**Instructions to follow**
Within these entries, how many lines contain the word "full"? Answer with the number alone.

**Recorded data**
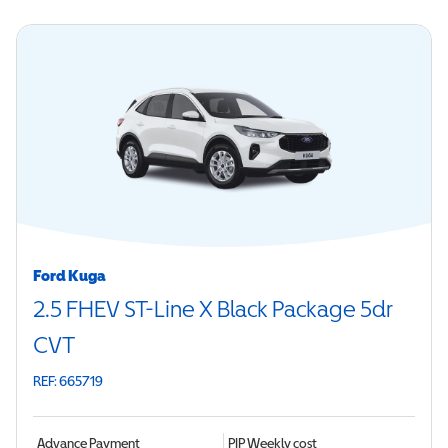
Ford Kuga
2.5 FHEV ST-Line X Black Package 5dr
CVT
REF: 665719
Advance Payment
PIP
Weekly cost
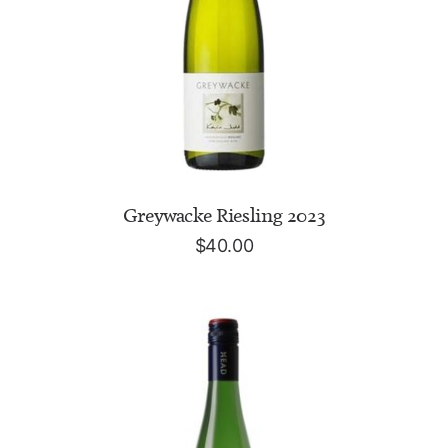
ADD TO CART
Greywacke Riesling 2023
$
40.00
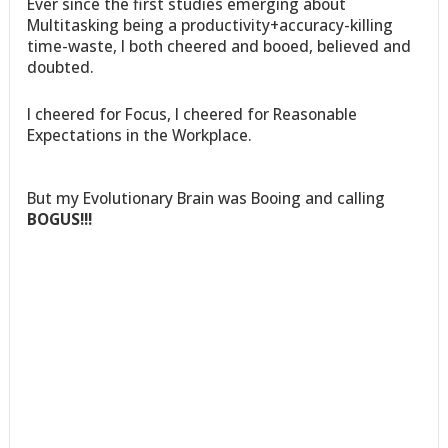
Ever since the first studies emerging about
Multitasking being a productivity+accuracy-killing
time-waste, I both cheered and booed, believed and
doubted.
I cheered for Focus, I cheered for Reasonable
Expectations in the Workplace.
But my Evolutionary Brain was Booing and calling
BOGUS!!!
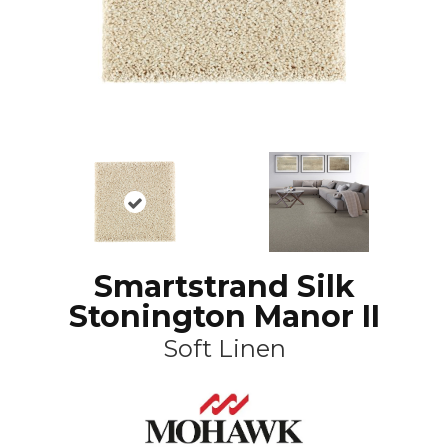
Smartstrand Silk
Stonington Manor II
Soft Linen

---

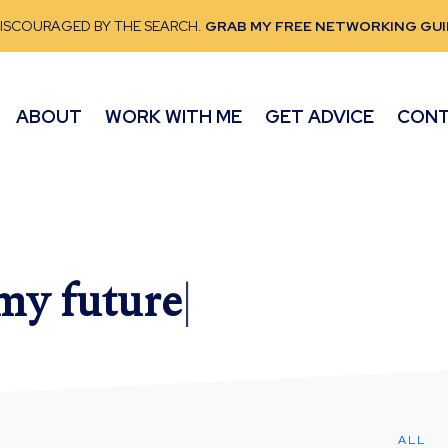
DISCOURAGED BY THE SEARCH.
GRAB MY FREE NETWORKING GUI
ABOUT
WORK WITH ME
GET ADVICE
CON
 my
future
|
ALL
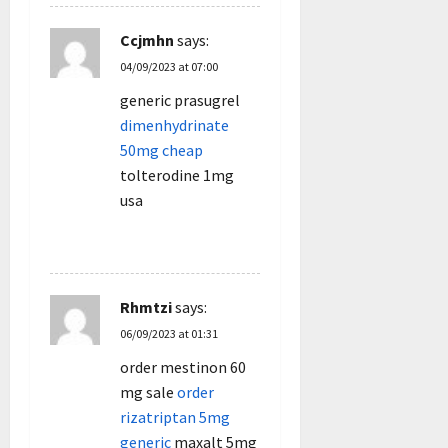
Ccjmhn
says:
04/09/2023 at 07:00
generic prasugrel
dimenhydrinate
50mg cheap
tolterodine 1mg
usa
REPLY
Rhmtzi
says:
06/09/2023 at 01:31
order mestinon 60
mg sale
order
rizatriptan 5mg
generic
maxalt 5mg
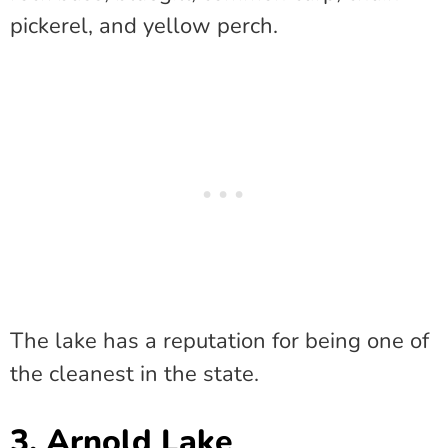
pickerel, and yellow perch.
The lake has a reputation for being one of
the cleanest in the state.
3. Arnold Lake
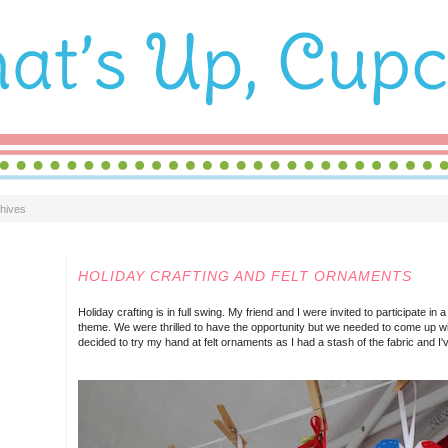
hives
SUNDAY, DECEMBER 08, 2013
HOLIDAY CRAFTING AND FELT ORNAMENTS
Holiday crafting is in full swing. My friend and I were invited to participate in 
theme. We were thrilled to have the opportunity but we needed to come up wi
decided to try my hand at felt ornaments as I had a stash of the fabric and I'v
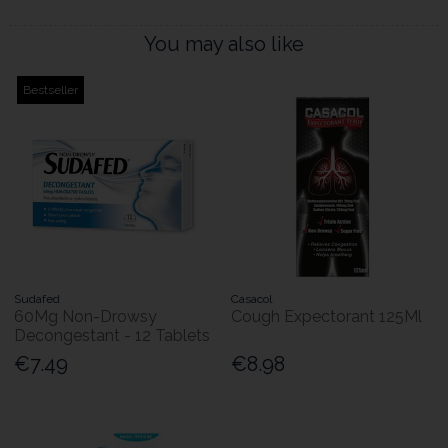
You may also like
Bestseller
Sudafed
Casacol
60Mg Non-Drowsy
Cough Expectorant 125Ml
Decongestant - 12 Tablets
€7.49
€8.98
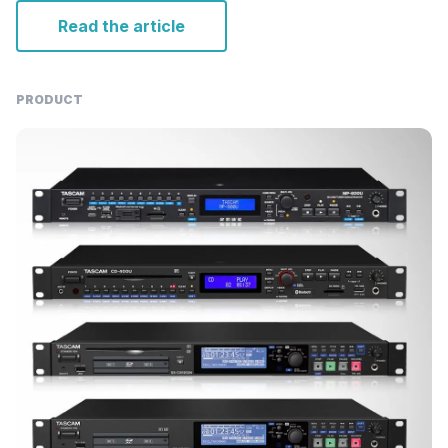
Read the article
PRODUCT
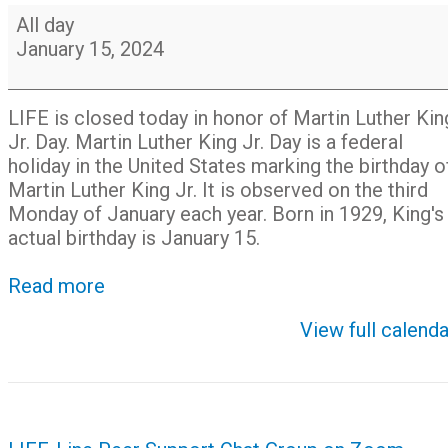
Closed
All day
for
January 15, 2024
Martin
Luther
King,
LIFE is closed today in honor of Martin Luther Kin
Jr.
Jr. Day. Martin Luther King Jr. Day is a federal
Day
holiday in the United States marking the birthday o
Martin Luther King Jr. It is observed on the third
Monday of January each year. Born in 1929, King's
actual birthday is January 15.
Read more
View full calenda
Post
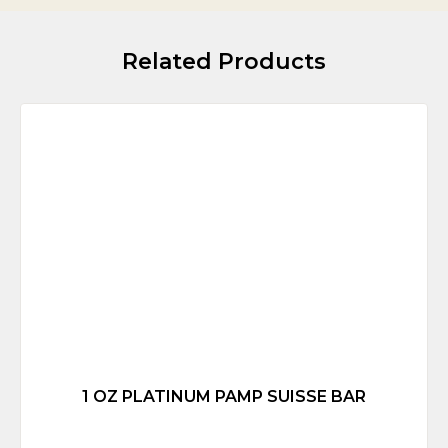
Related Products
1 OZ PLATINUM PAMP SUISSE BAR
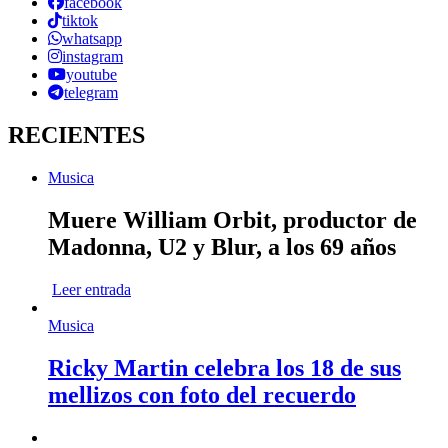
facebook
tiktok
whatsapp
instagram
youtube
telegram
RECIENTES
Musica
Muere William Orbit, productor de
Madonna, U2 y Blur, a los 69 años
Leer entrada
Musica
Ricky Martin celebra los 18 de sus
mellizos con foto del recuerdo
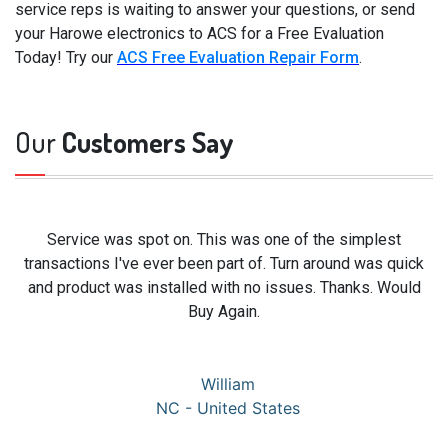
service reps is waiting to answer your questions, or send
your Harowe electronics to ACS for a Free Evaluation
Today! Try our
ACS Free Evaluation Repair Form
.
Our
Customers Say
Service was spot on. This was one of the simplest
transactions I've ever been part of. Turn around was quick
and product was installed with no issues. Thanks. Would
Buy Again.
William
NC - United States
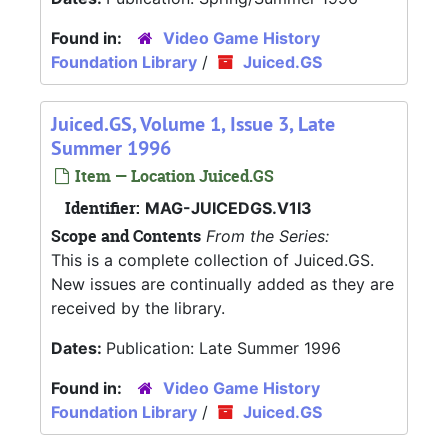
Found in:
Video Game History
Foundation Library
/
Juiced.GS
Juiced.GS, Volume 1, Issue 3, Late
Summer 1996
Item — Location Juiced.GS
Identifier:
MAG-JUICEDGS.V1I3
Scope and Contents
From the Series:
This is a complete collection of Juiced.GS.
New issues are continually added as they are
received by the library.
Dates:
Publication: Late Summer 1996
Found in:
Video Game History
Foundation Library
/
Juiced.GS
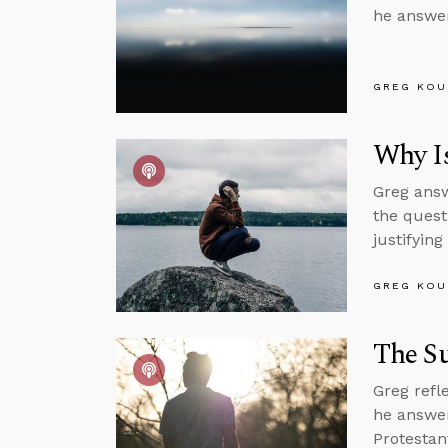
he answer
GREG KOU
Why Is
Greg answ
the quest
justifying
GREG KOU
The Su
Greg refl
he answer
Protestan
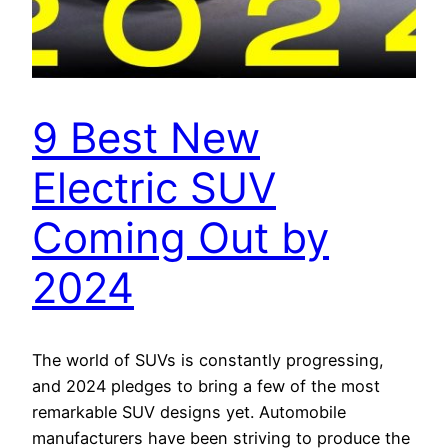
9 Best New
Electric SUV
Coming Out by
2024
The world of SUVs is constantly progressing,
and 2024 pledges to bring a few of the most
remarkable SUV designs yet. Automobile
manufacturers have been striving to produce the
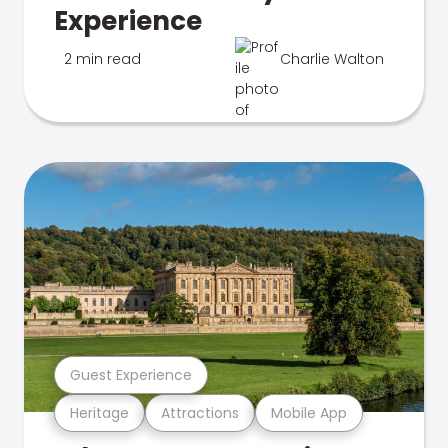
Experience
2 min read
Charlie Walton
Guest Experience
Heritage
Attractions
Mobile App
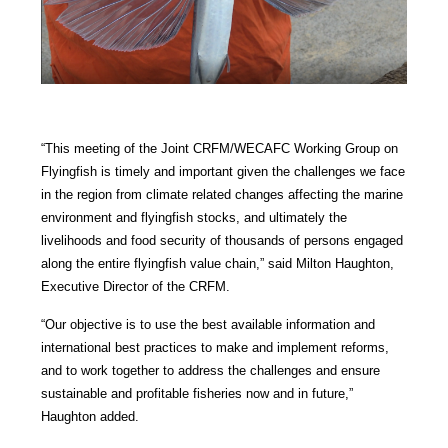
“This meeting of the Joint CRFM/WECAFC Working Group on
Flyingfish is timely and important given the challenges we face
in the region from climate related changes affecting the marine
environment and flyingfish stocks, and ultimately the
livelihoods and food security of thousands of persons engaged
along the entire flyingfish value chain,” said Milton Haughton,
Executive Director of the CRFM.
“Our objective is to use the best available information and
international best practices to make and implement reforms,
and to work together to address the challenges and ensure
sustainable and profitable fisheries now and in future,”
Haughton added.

...

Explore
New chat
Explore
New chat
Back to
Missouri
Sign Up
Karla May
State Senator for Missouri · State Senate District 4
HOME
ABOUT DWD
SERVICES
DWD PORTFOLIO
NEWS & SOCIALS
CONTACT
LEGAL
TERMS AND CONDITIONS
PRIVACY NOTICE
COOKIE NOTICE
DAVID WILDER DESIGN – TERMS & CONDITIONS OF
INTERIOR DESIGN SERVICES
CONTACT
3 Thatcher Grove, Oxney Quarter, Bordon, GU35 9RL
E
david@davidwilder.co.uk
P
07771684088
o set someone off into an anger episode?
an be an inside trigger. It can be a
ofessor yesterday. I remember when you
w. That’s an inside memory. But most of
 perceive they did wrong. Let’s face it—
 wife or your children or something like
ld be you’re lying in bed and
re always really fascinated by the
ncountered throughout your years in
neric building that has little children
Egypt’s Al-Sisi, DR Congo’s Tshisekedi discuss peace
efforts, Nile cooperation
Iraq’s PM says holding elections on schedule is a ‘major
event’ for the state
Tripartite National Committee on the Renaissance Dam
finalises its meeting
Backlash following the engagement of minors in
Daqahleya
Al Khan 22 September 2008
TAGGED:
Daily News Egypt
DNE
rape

**Problem solution**
2